Requirement
Find all lines with the word "Sistema" in the material, then copy them.

Supplied material
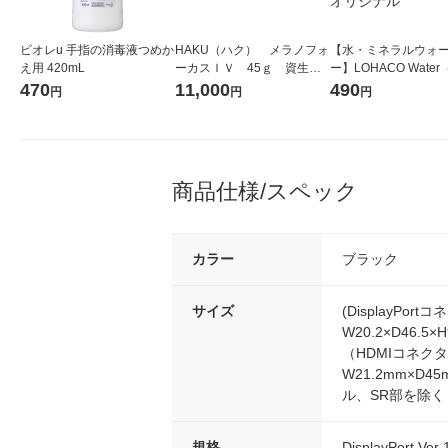
ビオレu 手指の消毒液つめか
HAKU（ハク） メラノフォ
【水・ミネラルウォ
え用 420mL
ーカスＩＶ 45ｇ 資生
ー】LOHACO Wate
堂 おまけ付き
コウォーター）2L ラ
470
11,000
490
円
円
円
ス 1箱（5本入）（イ
シ） オリジナル
商品仕様/スペック
カラー
ブラック
サイズ
(DisplayPor
W20.2×D46.
（HDMIコネク
W21.2mm×D
ル、SR部を除く
規格
DisplayPort Ver 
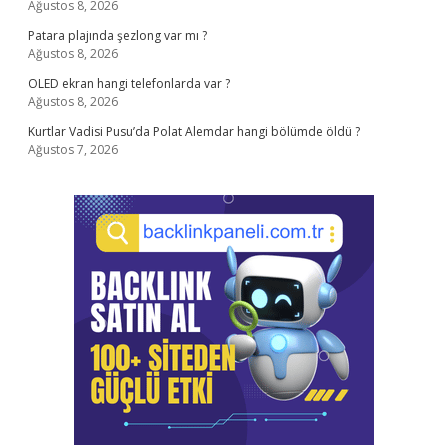
Ağustos 8, 2026
Patara plajında şezlong var mı ?
Ağustos 8, 2026
OLED ekran hangi telefonlarda var ?
Ağustos 8, 2026
Kurtlar Vadisi Pusu’da Polat Alemdar hangi bölümde öldü ?
Ağustos 7, 2026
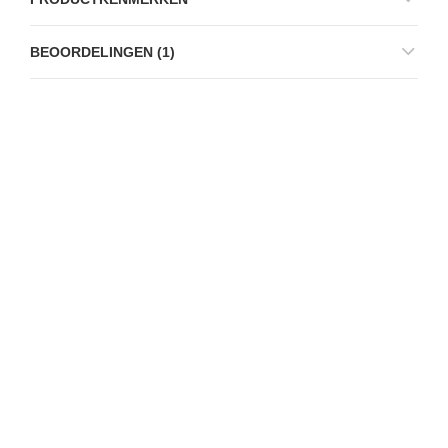
BEOORDELINGEN (1)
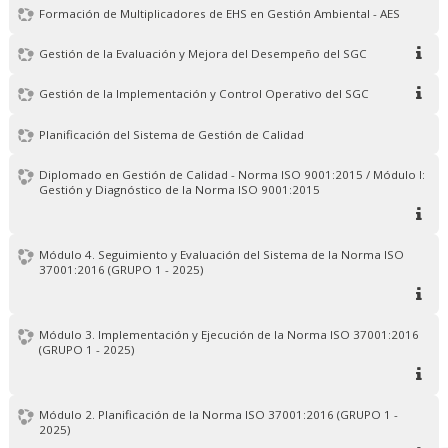
Formación de Multiplicadores de EHS en Gestión Ambiental - AES
Gestión de la Evaluación y Mejora del Desempeño del SGC
Gestión de la Implementación y Control Operativo del SGC
Planificación del Sistema de Gestión de Calidad
Diplomado en Gestión de Calidad - Norma ISO 9001:2015 / Módulo I:
Gestión y Diagnóstico de la Norma ISO 9001:2015
Módulo 4. Seguimiento y Evaluación del Sistema de la Norma ISO
37001:2016 (GRUPO 1 - 2025)
Módulo 3. Implementación y Ejecución de la Norma ISO 37001:2016
(GRUPO 1 - 2025)
Módulo 2. Planificación de la Norma ISO 37001:2016 (GRUPO 1 -
2025)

Response to the task
Planificación del Sistema de Gestión de Calidad
Módulo 4. Seguimiento y Evaluación del Sistema de la Norma ISO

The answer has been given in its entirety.